König Abdullah II. von Jordanien


Die letzte Chance

Mein Kampf für Frieden im Nahen Osten



Von den Massenprotesten, welche die arabischen Staaten seit Anfang des Jahres erschüttern, ist selbst das vergleichsweise liberale Jordanien nicht verschont geblieben. Im Februar sah sich König Abdullah II. gezwungen, die Regierung in Amman, welche die von ihm 2006 in Aussicht gestellten politischen Reformen nicht verwirklicht hatte, zu entlassen.

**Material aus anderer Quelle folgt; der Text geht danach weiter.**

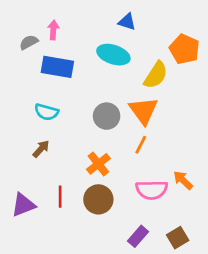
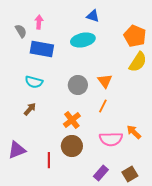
gray semicircle: (29, 42) -> (21, 31), turned 88
cyan ellipse: (113, 55) -> (83, 40), turned -30
yellow semicircle: (156, 75) -> (138, 62), moved
orange triangle: (143, 111) -> (105, 81), size x0.7
red line: (60, 197) -> (49, 160), moved

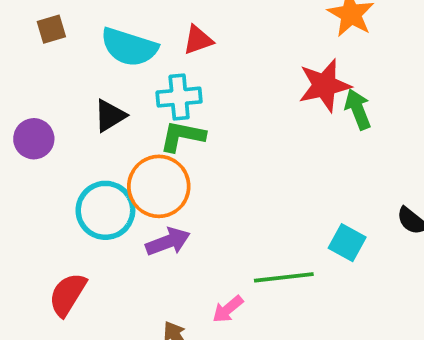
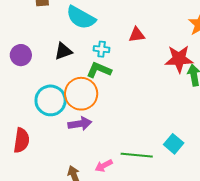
red triangle: (198, 40) -> (137, 35), moved
cyan cross: (179, 97) -> (102, 49), size x0.7
red semicircle: (68, 294) -> (21, 140), turned 145

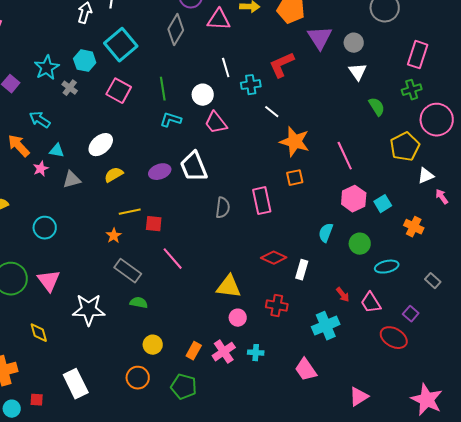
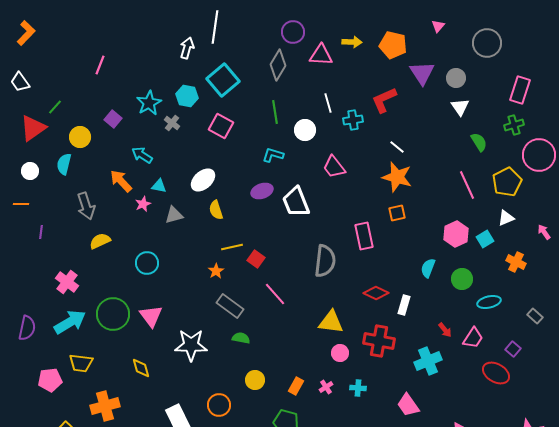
green line: (163, 89) -> (275, 112), moved
white line: (272, 112) -> (397, 147), moved
pink trapezoid: (216, 123) -> (334, 167), moved
pink line: (345, 156) -> (467, 185), moved
purple ellipse: (160, 172) -> (262, 191), moved
yellow semicircle: (114, 175) -> (216, 210), turned -78
white triangle: (426, 176) -> (506, 218), moved
gray semicircle: (223, 208) -> (325, 261), moved, size x1.5
red square: (154, 224) -> (256, 259), turned 30
pink trapezoid: (371, 303) -> (473, 338), turned -115
red cross: (277, 306) -> (379, 341), size x1.4
pink cross: (224, 352) -> (326, 387), size x0.6
orange circle: (138, 378) -> (219, 405), moved

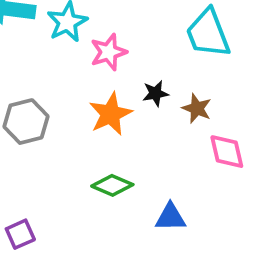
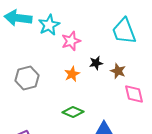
orange star: (110, 114) -> (72, 74), size x0.7

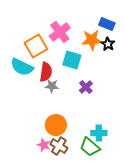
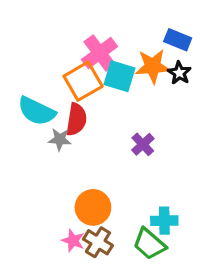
orange square: (36, 46) -> (83, 81), moved
cyan square: (72, 60) -> (120, 76), moved
gray star: (52, 86) -> (60, 139), moved

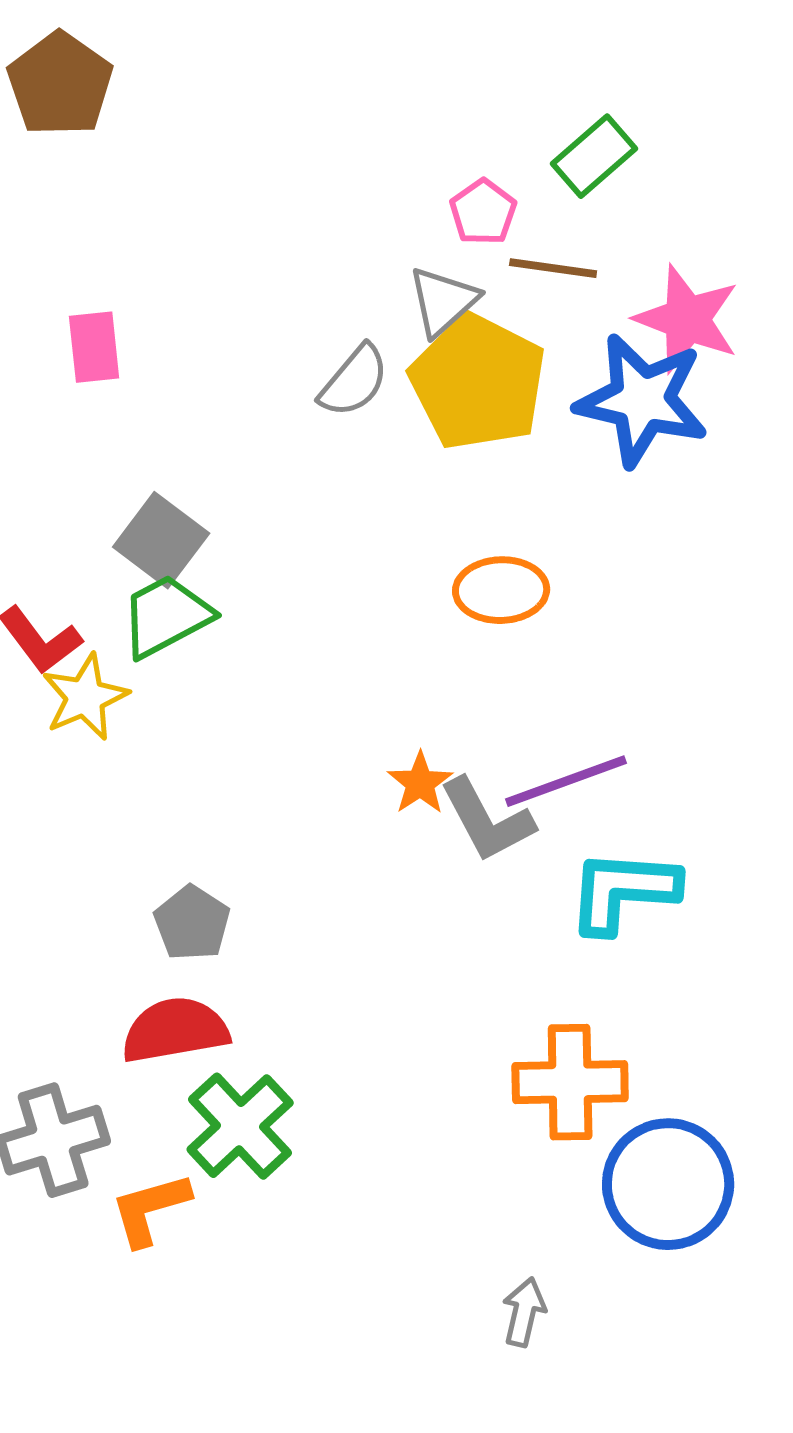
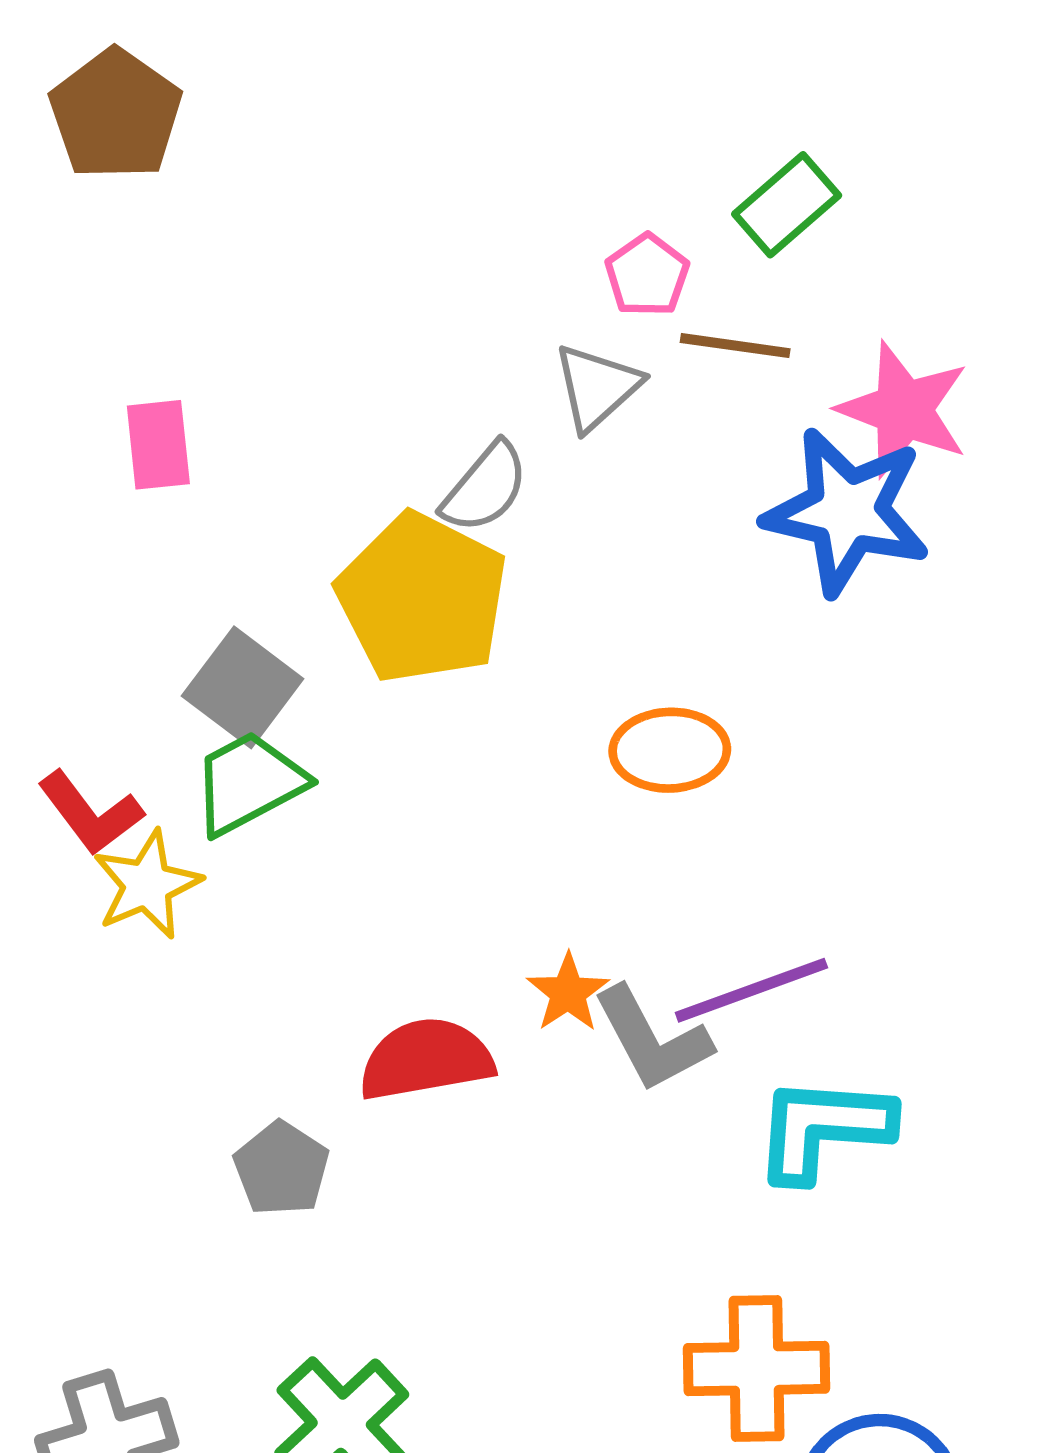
yellow pentagon: (478, 382) -> (422, 598), moved
red semicircle: (175, 1030) -> (426, 1059), moved

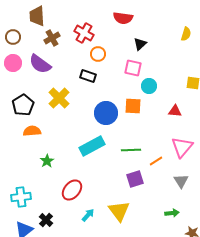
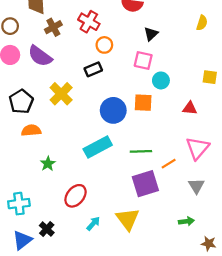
black rectangle: (88, 76) -> (93, 69), turned -42
purple square: (135, 179) -> (145, 184), size x1.4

Als neuen Premierminister setzte er seinen Nationalen Sicherheitsberater, den ehemaligen Militärgeheimdienstchef General a. D. Maruf Al Bakhit, ein und berief ein sogenanntes National Dialog Committee (NDC). Als jedoch die Proteste vor wenigen Wochen wegen mangelnden Fortschritts beim politisch-gesellschaftlichen Diskurses im Rahmen des DNC wieder aufflammten, ist Abdullah II. auf eine Kernforderung der Demokratiebefürworter eingegangen. Bei einer Fernsehansprache an das Volk kündigte er an, daß der Regierungschef künftig von einer Mehrheit im Unterhaus des Parlaments gewählt und nicht mehr vom König eingesetzt werden soll. Gleichzeitig knüpfte Abdullah sein Zugeständnis an die eigene Forderung an, daß sich nämlich die 33 Parteien Jordaniens zu zwei oder drei großen Fraktionen zusammenschließen, um die Regierungsbildung in der Zukunft zu erleichtern.

Die Anregung des 49jährigen jordanischen Monarchen zeugt von einer zutiefst patriarchalischen Weltsicht, die sich wie ein roter Faden durch seine Biographie "Die letzte Chance - Mein Kampf für Frieden im Nahen Osten" zieht. Eine solche Weltsicht hat nicht nur negative Aspekte und ist dem König von Jordanien auch nicht zu verübeln, stammt doch die Haschemitendynastie der Überlieferung nach vom Propheten Muhammed selbst ab, ist in der nomadischen Beduinen-Kultur tief verwurzelt, galt jahrhundertelang als Beschützerin der heiligen muslimischen Stätten in Mekka und Medina und hat bis heute die alleinige Oberaufsicht über den Tempelberg in Jerusalem inne. Gleichwohl ist Abdullah auch ein für nahöstlich-aristokratische Verhältnisse recht aufgeklärter Herrscher. Sein Mutter war Engländerin. Er besuchte als Jugendlicher ein Internat in den USA, erhielt seine Militärausbildung an der britischen Offiziersschmiede Sandhurst und studierte internationale Politik in Oxford und an der George Washington Universität. 1993 heiratete er die Palästinenserin Rania Al-Rashin. 1996 spielte der begeisterte Science-Fiction-Fan sogar eine Statistenrolle bei einer Folge von Star Trek Voyager.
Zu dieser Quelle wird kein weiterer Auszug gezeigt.